El arzobispo de Buenos Aires, Jorge García Cuerva, encabezó el Tedeum por el Día de la Independencia de Argentina y brindó su tradicional homilía frente al presidente Javier Milei y su gabinete.
En la Catedral Metropolitana, alertó por la corrupción y le envió un mensaje a la dirigencia política: “Es cuestión de ser o no honestos y transparentes”, afirmó este jueves 9 de Julio a la vez que pidió desterrar las “cuevas de corrupción” y reclamó apartarse del “camino de la intolerancia y de la crueldad hacia los más débiles”.
García Cuerva eligió la parábola del Buen Samaritano como eje para interpelar a la sociedad argentina. “La única salida ante el dolor y las heridas es ser como el Buen Samaritano”, sostuvo, y advirtió sobre los “caminos peligrosos” que enfrenta el país: “El de la intolerancia, los enfrentamientos constantes, la descalificación del otro, la crueldad hacia los más débiles y la discriminación”.
El arzobispo remarcó que estos senderos solo profundizan la división y la pobreza, y que la honestidad debe ser un valor transversal, más allá de partidos o gobiernos. Además advirtió sobre las “cuevas de corrupción, haciendo que los pobres sean cada vez más pobres, y ellos, escandalosamente, cada vez más ricos".
“Y esto no es cuestión de ser de tal o cual partido político o gobierno de turno; es cuestión de ser o no, honesto y trasparente. Ser y parecer, ahora y siempre”, sostuvo.
García Cuerva instó a los presentes a no ser “indiferentes viajantes que pasan de largo”, sino a comprometerse con quienes sufren en este 210° aniversario de la independencia.
“En este 9 de julio, pidamos juntos a Dios que nos independice de la indiferencia y la insensibilidad frente a los que sufren: los heridos del camino de la vida, los enfermos, los jubilados, los jóvenes víctimas del narcotráfico, los desocupados, las personas con discapacidad”, enumeró.
En otro tramo de su mensaje, García Cuerva agradeció a los argentinos que “se ponen la Patria al hombro” y apuestan por la fraternidad y la solidaridad, muchas veces desde el anonimato. “No miremos al costado buscando culpables eternos. Preguntémonos todos: ¿Estoy actuando como los que pasan de largo o dispuesto a ser la posada que reciba y sane a los heridos?”, planteó.

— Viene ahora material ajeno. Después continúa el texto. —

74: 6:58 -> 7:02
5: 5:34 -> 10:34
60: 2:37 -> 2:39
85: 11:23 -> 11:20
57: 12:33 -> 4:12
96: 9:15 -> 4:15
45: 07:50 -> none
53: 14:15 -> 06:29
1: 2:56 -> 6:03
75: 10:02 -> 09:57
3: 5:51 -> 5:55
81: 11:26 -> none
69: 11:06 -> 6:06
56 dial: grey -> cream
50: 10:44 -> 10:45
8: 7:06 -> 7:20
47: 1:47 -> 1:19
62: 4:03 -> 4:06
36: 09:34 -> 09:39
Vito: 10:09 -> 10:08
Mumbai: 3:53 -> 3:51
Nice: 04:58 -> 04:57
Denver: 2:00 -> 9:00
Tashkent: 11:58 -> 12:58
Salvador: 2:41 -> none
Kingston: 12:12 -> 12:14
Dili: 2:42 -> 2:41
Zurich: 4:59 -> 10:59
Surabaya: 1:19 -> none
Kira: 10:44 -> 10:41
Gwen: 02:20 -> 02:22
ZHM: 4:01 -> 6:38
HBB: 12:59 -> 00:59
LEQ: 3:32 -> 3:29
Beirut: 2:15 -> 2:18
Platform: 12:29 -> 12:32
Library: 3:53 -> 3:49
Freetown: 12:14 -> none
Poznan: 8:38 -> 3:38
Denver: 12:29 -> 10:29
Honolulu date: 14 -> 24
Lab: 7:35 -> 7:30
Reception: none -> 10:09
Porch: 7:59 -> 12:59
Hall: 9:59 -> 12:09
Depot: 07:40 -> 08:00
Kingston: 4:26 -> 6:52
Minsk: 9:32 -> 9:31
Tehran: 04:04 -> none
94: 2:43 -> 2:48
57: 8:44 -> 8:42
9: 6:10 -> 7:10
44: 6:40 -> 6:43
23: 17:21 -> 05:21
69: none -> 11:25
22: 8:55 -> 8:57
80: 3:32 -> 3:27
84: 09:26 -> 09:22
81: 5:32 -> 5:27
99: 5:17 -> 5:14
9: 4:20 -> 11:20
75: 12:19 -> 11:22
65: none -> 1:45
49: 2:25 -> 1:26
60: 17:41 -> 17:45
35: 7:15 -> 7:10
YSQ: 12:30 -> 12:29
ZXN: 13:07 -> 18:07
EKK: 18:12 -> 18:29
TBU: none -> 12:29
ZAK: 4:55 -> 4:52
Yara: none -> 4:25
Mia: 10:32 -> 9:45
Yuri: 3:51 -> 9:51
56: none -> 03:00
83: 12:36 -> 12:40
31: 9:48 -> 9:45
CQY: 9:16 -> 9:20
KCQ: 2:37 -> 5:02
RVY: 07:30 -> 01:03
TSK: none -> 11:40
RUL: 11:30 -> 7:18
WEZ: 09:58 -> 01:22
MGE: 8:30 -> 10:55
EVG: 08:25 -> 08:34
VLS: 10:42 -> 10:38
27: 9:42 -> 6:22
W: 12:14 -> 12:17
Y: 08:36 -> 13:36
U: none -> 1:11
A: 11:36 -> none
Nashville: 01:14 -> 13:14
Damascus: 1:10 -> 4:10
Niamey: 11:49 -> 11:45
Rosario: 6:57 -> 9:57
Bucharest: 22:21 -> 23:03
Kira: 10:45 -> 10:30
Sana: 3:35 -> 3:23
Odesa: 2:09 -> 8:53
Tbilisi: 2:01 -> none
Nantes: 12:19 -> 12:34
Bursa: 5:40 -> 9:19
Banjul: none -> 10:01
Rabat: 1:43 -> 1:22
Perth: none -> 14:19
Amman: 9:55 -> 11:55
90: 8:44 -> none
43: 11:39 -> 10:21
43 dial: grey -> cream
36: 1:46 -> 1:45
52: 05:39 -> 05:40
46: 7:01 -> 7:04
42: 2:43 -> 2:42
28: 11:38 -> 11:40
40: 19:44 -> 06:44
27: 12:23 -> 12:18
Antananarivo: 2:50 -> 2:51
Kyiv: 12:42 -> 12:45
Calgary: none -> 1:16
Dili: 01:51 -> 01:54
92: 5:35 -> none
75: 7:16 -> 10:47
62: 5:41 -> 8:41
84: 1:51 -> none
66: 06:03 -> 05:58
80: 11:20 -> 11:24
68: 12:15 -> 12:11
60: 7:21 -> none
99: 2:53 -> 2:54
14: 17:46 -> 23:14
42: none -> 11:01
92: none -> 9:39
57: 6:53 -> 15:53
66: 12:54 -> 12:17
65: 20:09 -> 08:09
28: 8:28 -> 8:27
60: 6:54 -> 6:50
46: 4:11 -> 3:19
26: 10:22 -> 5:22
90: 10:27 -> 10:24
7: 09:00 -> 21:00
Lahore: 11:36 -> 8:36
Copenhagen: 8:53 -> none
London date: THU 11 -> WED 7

El arzobispo reclamó diálogo, justicia social y honestidad como claves para sanar las heridas sociales. “Que este 9 de julio nos comprometamos a caminar unidos hacia un desarrollo integral, construyendo puentes donde algunos quieren levantar muros, con gestos concretos de cercanía y de acogida con los heridos de la vida”, pidió.
Sobre el final, García Cuerva apeló al ejemplo de la Selección argentina y citó un mensaje de Lionel Messi: “Demostramos una vez más que los argentinos, cuando luchamos juntos y unidos, somos capaces de conseguir lo que nos propongamos. El mérito es de este grupo, que está por encima de las individualidades, es la fuerza de todos peleando por un mismo sueño que también es el de todos los argentinos… ¡lo logramos!”.
El Tedeum concluyó con un llamado a “seguir con la camiseta puesta” y a transformar la pasión colectiva en acciones concretas de solidaridad y compromiso con los más vulnerables.